Going to the Dogs, Hounding Bear with Spaulding Lake Outfitters

The echoing chorus of the pack, suddenly fractures the early morning silence and the chase is on. My heart rate quickens as the howls of the excited hounds reaches crescendo, indicating they are hot on the trail of a bruin. Early game camera pictures had indicated that a bear well in excess of 200 pounds had been a regular visitor to this bait site and I hoped the hounds were on his track.

As the sounds of the hounds begin to grow distant, I wander over to the guide to examine his handheld GPS dog tracking unit. A true marvel, the GPS unit is capable of tracking the movements of each individual dog, as well as indicating when a dog is sitting (resting) or has treed a bear. Given the massive size of the territory we are hunting, I cannot fathom how difficult hounding must have been before these units and their predecessors radio collar telemetry were created. How a hound man ever recovered his dogs after chasing a bear across this massively expansive country must have required a Herculean effort. Watching the hounds give chase to the bear on the small screen is addictive. The track of the hounds is overlaid on a detailed topographical map and shows the bear following streams and crawling through cedar bogs in an effort to evade the rapidly advancing hounds.

As the hounds chase the bear toward another accessible road, the guide shouts that we need to roll and in seconds we begin rocketing down the gravel backroad in an effort to cut off the bear. We arrive at the location, shut off the truck and quietly wait and watch the GPS tracker. "Bear should be on top of us any second", says the guide. My adrenaline surges as I intently watch the woods for movement. A minute passes and suddenly I see something moving through the bushes toward us at a great rate of speed. The animal erupts from the spruce thicket and instead of a bear, it's lead dog Nash. Nash blows by me without even a look, wild on the hot scent of bear. "Must have just missed him crossing", says the guide "let's catch the trailing dogs, throw them in the truck and replace them with fresh dogs".
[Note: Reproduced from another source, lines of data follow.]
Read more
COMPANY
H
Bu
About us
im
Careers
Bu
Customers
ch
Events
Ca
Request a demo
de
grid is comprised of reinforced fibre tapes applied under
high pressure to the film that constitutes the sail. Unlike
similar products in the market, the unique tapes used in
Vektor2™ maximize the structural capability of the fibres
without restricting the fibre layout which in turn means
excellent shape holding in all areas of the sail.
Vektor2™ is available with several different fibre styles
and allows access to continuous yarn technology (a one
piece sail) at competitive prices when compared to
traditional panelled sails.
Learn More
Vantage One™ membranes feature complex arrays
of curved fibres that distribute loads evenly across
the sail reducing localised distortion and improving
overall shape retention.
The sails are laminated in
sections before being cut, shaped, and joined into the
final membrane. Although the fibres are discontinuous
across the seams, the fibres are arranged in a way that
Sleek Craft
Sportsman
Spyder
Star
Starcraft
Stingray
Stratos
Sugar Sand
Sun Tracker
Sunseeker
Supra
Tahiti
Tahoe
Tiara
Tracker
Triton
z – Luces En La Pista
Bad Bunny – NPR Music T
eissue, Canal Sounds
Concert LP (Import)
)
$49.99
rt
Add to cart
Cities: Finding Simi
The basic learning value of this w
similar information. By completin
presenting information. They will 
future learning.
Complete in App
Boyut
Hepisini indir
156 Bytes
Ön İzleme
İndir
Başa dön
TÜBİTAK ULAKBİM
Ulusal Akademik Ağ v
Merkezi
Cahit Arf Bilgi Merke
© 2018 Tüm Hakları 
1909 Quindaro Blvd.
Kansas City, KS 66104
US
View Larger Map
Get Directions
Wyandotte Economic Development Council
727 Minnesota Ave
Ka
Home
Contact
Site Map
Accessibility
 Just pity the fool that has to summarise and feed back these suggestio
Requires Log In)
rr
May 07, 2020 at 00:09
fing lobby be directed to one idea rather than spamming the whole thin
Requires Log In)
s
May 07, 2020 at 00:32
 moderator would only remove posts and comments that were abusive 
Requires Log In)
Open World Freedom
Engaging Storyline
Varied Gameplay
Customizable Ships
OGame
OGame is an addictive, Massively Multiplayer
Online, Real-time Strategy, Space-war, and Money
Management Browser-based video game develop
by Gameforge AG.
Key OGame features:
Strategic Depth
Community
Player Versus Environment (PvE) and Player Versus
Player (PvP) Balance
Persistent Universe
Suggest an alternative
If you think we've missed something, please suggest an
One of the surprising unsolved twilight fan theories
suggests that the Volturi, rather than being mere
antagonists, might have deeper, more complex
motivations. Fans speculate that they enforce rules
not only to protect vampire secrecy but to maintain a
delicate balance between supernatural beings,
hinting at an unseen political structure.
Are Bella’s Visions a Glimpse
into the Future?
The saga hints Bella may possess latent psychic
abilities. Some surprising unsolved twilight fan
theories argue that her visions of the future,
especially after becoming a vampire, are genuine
Maine law only allows 6 dogs be used at a time be to chase a bear and so several hounds wait impatiently in the back of the truck for their chance to join the chase. The trailing dogs, despite being hot and thirsty, don't want to quit the chase and whine incessantly when placed back in the truck. The fresh dogs, now released, charge into the underbrush, eager to join their friends at the party. The fresh dogs rapidly catch the lead dog and soon I see on the screen that all of the dogs have stopped, their icons all indicating that they are placing their paws on a tree or looking up, a sure sign a bear is treed.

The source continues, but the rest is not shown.